What is expected:
Repeat the entries exactly, and do not carry the pictures over.

Records for processing:

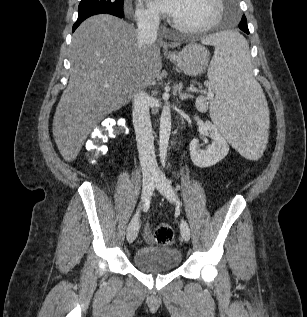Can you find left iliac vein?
<instances>
[{
    "instance_id": "left-iliac-vein-1",
    "label": "left iliac vein",
    "mask_w": 307,
    "mask_h": 317,
    "mask_svg": "<svg viewBox=\"0 0 307 317\" xmlns=\"http://www.w3.org/2000/svg\"><path fill=\"white\" fill-rule=\"evenodd\" d=\"M156 188L168 201L172 203L175 202V193L173 191V188L169 180L162 173H159L156 177ZM180 231H181L182 238L185 241H189L191 233H190L189 225L185 220L181 221Z\"/></svg>"
}]
</instances>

Exercise answer:
Can you find left iliac vein?
<instances>
[{
    "instance_id": "left-iliac-vein-1",
    "label": "left iliac vein",
    "mask_w": 307,
    "mask_h": 317,
    "mask_svg": "<svg viewBox=\"0 0 307 317\" xmlns=\"http://www.w3.org/2000/svg\"><path fill=\"white\" fill-rule=\"evenodd\" d=\"M156 188L168 201L172 203L175 202V193L173 191V188L169 180L162 173H159L156 177ZM180 231H181L182 238L185 241H189L191 233H190L189 225L185 220L181 221Z\"/></svg>"
}]
</instances>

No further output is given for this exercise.